Waiting America out and wearying its soldiers on the battlefield has been a part of the Taliban’s playbook. Experience has taught them that, at some point, domestic pressures in the US would eventually render continuation of the foreign war no longer defensible, more so that America has not recorded any meaningful and sustainable victory on the battlefield where its youth have been dying for no apparent just cause. One would ordinarily have expected US policy makers to have learnt this from their Vietnam experience: no matter what military victories you record on the battlefields you will never totally defeat foreign adversary permanently on its own soil! This is more when the Taliban are obtaining foreign support from some of America’s friends such as neighbouring Pakistan, and even notable adversaries like Russia whose predecessor, the defunct Soviet Union, was humiliated out of Afghanistan with the help of the US, and others such as Iran. What goes around surely comes around so, for the Russians, it’s time to pay America back in its own coins!

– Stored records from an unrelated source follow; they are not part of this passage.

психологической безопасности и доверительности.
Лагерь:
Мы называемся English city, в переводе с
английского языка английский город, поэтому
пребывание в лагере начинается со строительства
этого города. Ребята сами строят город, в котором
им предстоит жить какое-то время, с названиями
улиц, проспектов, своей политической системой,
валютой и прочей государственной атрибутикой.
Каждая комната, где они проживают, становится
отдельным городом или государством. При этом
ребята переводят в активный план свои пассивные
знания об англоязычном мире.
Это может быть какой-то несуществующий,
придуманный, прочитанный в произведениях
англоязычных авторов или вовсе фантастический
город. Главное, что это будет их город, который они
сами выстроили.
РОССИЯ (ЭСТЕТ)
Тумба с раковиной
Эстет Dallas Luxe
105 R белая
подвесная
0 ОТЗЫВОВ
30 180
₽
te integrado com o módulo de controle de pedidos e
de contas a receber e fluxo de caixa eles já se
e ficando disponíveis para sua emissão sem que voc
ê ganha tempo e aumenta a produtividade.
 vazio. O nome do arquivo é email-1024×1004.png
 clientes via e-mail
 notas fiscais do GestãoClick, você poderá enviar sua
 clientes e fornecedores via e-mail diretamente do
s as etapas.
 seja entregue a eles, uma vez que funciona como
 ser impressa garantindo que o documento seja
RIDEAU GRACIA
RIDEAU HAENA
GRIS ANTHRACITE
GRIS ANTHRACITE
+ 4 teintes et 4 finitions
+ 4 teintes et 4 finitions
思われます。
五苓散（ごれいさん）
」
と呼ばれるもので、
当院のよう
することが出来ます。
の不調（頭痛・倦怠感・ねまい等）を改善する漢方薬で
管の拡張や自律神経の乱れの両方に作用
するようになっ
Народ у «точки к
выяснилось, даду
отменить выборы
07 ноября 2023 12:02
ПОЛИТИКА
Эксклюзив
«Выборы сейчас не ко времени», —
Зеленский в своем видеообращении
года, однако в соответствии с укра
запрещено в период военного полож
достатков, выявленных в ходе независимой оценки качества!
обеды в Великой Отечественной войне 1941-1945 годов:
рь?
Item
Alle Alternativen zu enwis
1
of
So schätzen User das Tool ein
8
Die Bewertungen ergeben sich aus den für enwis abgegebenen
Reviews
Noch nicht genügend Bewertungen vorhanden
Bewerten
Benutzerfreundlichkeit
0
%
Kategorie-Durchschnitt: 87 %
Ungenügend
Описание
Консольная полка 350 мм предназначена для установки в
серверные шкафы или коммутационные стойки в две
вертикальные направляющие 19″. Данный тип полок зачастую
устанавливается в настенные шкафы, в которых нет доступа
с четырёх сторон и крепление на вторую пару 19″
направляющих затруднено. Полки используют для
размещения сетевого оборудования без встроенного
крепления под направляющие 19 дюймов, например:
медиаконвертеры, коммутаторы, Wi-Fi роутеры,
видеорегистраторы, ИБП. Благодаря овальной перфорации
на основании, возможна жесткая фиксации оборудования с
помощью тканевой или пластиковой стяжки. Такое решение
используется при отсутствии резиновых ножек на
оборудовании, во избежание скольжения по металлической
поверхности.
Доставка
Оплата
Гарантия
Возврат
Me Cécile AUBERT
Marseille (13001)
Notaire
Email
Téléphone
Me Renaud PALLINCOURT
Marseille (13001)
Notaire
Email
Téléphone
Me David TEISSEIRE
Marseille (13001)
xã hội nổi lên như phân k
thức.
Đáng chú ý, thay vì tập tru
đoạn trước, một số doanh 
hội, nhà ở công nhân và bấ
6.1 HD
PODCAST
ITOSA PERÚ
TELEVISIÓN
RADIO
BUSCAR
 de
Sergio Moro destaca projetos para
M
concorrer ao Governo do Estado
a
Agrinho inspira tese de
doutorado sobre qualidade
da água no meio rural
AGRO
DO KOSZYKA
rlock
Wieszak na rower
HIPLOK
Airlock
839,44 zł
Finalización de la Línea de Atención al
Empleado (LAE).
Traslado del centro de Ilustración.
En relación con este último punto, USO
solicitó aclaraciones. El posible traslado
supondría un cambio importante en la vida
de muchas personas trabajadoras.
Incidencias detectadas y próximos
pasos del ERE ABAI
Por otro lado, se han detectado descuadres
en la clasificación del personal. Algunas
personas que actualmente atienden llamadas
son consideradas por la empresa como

Let’s remember how America got into this war in the first place. Its forces launched a massive invasion of Afghanistan to oust the Islamist extremist Taliban regime of Mullah Muhammad Omar in Kabul whom America had accused of sheltering Osama bin Laden, the leader of the Al Qaeda terrorist group presumed to have masterminded the terrorist attacks on the World Trade Centre in New York and the Pentagon on the outskirts of Washington DC. on September 11, 2001. The pretext was that Mullah Omar had refused to surrender bin Laden, and, pronto, two of the most hawkish war-mongering neocons in the George W. Bush administration, Defence Secretary Donald Rumsfeld and his deputy at the Pentagon, Paul Wolfowitz, both who would also cause invasion of Iraq two years later in 2003, went to work on the invasion plan. Osama bin Laden’s presence in Afghanistan had served as the casus belli for America to change the regime in Kabul.
It is hard to say what this withdrawal portends for Afghanistan’s future, for no government has been able to withstand the Taliban without the backing of US and allied forces. It is doubtful that the present government of President Ashraf Ghani can withstand the expected Taliban onslaught once the coalition forces withdraw. But then, it is better to allow the Afghans to sort out their own internal problems whichever way they can, than allow Americans to continue destroying their country and disrupting their lives in a war that is clearly unwinnable. After overawing the Afghans in the early days of the invasion and ousting the Taliban, the war has bogged down to fire-fights with no discernible winners, and it became quite clear years ago that the problem of Afghanistan didn’t admit of purely military solutions alone.
Like them or not, the truth is that the Taliban are a persistent and enduring feature of Afghan politics and society, and likely to remain so for the foreseeable future. Overall, America’s policy has been a failure, and no countries would be more pleased to gloat than America’s foes like Russia, Iran, Pakistan and China, all who are seeking a stake in a post-American Afghanistan! It is a cruel irony that the same Taliban that American forces ousted from Kabul 20 years ago is also the one now literally chasing America out of Kabul. They will return to power and once again re-impose their brand of extremist Sharia rule that America’s invasion had halted two decades ago.
After more than four decades of endless war that had begun with the Soviet invasion in 1979 and later America’s own in 2001, there is no doubting that Afghanistan truly needs durable peace, but it is doubtful under impending Taliban forceful take over. No one knows the fate that awaits the long-suffering Afghan but it does not seem a pretty one, judging by the Taliban’s previous record of extreme brutality, wanton violation of human rights and fundamental freedoms, restriction education for females, summary executions, etc. Afghans do not need further interference by self-appointed foreign do-gooders in their internal affairs. What they need instead is genuine and altruistic support of the international community, to help them restore sustainable peace and stability to their war-ravaged country, put in place a good, responsible and accountable governance system. But whether they will ever get it is anyone’s guess.
- Prof Fawole is of Obafemi Awolowo University, Ile-Ife.